Tips For Teaching Kids To Balance School & Sports

GUEST POST: Wendy Dessler, Outreach Manager of Sweet Services


Sports are very important in modern civilization. When a person becomes good at sports, they are almost worshipped. They are paid ridiculous amounts of money and people will go to great lengths to see these games in person. They dominate the televisions. When something happens in the life of a sports star, it seems to be big news nationally. While your sports pro may be in the early years of the making, do not assume it is not very important to him. Children learn some valuable lessons from sports. Teamwork, pushing yourself, self-control and watching out for others are all part of sports.

Children also need an education. As parents, when we see our children playing football or basketball, we think it is cute. But what happens when the love for their sport begins to spark? What happens when the most important thing in his young life, is to make the winning play. To you, it may still be cute kid stuff. To him, it is the world. The idea of failing is unthinkable.  With this in mind, how do you help him balance one of the most important thing he needs to succeed in the world, with the most important things in his world?

Do not make it a punishment

Assume both of these activities are important and a priority. While there may be a time when you have to make that call. However, you will not have to if you handle this well.

Before your child takes on an additional responsibility, a family conversation must take place. If we look at these activities were equal. Before you agree that you can do that, answer this question. Can you ever hear yourself saying, “If you don’t make a touchdown today, there will be no school for you! You have to keep your scores up!” Of course not. So, they are not equal. Therefore, there must be limits and reasonable boundaries. But, here is the good news. Your child will be a partner in setting the rules, boundaries, and consequences.

Grab a poster and a package of markers.

Draw a calendar on the poster.Use a marker to draw a thin line representing school days. Using another color, draw team practice and games. Add a third color homework. Make a few days off limits with a black X. That is for family time. Have your child find time on the calendar to hang out with other people, and do other things.

Create a budget

Like an allowance, a child must learn to consider the cost of the things they want. Set a budget and show them when you apply things to the budget. This includes:

  • Entry fees
  • Clothes and footwear
  • Travel expense
  • Cost of extra gear

Teach them how to work with a budget, and how to make sure they can cover their extras.

Tips to make this work

  • Make sure your child understands he is entering into a contract. He will also help set the consequences for breaking the rules.
  • All members of the family need to be involved in this because sooner or later each sibling will be in this position.
  • Don’t look at the big picture. Look for small blocks of time that can be utilized. If he does not have time to have a birthday, surprise him and the team with a great candy buffet right after practice. You can get everything you need with one sweet delivery.


Bringing the heat

Explain to your child that agreeing to be on a team means all team members count on each other. Once he is in a team, he has an obligation to follow-through.

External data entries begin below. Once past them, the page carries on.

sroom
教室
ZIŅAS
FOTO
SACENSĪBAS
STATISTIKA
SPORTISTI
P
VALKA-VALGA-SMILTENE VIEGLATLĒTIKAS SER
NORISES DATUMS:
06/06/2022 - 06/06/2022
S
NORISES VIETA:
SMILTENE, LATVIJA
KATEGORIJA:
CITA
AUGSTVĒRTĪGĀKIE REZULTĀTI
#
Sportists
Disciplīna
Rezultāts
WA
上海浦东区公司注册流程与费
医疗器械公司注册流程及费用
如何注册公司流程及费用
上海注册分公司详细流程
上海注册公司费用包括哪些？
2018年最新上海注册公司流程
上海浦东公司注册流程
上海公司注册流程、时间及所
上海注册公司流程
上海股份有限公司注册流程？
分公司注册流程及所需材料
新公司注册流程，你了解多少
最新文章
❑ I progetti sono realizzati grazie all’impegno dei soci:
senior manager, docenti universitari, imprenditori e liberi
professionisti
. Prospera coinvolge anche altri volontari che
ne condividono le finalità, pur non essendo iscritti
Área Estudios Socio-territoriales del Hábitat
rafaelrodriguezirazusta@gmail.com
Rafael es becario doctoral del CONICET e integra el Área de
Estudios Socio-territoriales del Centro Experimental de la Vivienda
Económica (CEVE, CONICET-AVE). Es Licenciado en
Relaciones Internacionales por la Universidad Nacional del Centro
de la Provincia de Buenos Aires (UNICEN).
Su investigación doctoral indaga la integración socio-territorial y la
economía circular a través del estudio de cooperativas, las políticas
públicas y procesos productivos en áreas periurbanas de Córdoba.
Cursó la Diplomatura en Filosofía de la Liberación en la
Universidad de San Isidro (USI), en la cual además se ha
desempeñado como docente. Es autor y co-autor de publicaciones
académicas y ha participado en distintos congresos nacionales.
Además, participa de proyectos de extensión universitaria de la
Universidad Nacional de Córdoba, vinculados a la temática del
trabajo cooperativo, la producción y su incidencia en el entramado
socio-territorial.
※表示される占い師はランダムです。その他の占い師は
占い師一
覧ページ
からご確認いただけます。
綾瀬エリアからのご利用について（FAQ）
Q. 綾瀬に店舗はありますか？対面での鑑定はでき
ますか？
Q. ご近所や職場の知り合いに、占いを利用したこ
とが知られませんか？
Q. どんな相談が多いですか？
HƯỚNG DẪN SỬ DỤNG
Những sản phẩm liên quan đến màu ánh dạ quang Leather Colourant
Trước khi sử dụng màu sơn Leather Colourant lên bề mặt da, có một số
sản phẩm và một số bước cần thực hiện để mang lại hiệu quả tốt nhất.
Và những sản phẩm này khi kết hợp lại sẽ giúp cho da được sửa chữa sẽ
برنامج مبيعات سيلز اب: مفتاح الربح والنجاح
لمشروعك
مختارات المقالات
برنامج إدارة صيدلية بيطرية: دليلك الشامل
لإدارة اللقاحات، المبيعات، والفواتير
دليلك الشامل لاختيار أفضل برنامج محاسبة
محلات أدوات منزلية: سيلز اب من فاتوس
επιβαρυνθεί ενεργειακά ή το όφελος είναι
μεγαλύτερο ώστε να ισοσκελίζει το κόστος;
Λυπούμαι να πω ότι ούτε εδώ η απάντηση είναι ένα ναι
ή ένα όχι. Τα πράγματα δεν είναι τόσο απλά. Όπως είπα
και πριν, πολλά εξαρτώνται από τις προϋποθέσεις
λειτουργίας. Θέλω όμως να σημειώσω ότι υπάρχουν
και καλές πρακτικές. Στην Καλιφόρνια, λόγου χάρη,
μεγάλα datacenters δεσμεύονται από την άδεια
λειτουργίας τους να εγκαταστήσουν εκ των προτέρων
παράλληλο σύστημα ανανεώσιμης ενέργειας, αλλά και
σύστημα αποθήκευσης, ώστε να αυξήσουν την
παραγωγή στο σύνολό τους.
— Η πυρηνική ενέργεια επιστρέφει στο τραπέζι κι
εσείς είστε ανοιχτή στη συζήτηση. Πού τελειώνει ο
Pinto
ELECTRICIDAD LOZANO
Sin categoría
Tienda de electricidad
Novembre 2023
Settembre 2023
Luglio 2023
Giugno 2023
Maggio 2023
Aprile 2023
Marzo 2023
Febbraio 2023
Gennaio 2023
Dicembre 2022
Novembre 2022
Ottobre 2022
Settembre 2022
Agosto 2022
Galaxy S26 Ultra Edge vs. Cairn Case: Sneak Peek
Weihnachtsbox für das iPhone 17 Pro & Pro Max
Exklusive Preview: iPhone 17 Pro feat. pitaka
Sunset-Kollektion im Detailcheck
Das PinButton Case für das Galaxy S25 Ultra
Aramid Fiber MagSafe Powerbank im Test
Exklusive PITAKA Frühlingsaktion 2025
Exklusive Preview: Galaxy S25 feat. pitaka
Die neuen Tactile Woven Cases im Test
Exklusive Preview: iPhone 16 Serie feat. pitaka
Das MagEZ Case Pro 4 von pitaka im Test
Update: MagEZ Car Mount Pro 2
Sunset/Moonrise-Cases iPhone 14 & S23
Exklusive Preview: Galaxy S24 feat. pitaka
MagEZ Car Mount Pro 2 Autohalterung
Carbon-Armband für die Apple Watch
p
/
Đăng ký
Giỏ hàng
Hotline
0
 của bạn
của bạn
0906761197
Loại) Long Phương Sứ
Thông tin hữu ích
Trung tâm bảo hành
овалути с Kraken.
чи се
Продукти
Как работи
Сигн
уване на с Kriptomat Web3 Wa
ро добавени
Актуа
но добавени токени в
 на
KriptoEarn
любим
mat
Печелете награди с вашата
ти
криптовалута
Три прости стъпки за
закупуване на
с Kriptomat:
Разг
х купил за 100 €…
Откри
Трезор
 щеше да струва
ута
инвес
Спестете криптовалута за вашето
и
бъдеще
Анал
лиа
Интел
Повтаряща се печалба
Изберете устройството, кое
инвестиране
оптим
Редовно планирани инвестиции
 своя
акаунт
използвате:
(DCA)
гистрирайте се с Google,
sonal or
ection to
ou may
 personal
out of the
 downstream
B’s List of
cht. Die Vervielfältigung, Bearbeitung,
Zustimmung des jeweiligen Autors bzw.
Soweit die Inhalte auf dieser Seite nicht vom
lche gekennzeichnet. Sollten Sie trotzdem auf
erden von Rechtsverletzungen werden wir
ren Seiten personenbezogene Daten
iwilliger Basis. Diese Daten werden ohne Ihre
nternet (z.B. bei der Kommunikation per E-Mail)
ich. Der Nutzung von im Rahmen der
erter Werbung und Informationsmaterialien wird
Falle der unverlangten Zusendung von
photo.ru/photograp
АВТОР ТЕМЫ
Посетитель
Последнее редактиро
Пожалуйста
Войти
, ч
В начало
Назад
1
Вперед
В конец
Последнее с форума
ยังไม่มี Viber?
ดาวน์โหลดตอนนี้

He is a child, so it is acceptable to set the consequences on a point system. He gets so many points for not doing something he was expected to do.

When he reaches the end of the points he is allowed, the punishment that you all agreed to will be enforced. You cannot back down. We have responsibilities in life. However, do not criticize him, scold him, yell at him, or allow him to bring out emotions in you. This is the most powerful part of the lesson. If he messes up and doesn’t come to you ahead of time and ask for help.

The bottom line is this. This is a life lesson. This is a way to prepare your child to fight the right way for what he wants in life. This is not an easy parenting moment, it is necessary. Your child will grow into a responsible adult and he will not feel like you did anything to him. The ball is in his park, and he is in charge of where it goes from there.